日本には無い味なので、初めて食べると驚くかもしれませんがすぐ慣れます。そして「新しい味覚の扉」が開いた喜びに満たされること請け合い。
食べてビックリ② 麺が美味しい
マレーシアのラクサはどこで食べてもスープの水準が高く、そんなにハズレはありません。でも麺はほとんどハズレ。
パンミーやホッケンミーなど特定の麺を使う場合を除き、屋台でも数種類の麺を用意していて選べます。ラクサに使われるのはイエローミー(中華麺)、中ぐらいのクイテオ(米麺)、ビーフン(米粉、細い米麺)。ところがどの麺も「コシ」がありません。イエローミーはコシがありそうですが、屋台では茹でられた物を湯通しして使うので麺はフニャフニャ。

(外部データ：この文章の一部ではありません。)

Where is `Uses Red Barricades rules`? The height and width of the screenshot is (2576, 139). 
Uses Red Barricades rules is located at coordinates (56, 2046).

「ちりばり」のラクサも麺が選べますが、中華麺は当然日本の物でコシがあります。個人的な好みですが、ラクサの濃厚なスープを受け止めるにはコシのある中華麺が一番合うと思っていました。濃厚スープとコシのある麺のラクサは、マレーシアで食べるより美味しいかも。
食べてビックリ③ 器がマレーシアしていた
日本の飲食店では持ち帰り用の器は別として、陶器の器を使うのが標準でしょう。「ちりばり」のラクサはプラスチック製の器で出されるので、その安っぽさに違和感を感じる人もいるはず。
でもこの器はマレーシアの屋台や大衆食堂では普通に使われている物で、これに盛られるだけでマレーシアにいる気分になります。

わずか一品でマレーシアを感じさせてくれるお店でした。平日だというのにお客の入りも良く、マレーシア料理が広まっている雰囲気で良いですね。
ご夫婦で経営されていて、ご主人が接客、奥さんが調理担当みたい。100近い飲食物がメニューにありますが、これを奥さんが全部作っているの? 「奥さんすげえな」と思いました。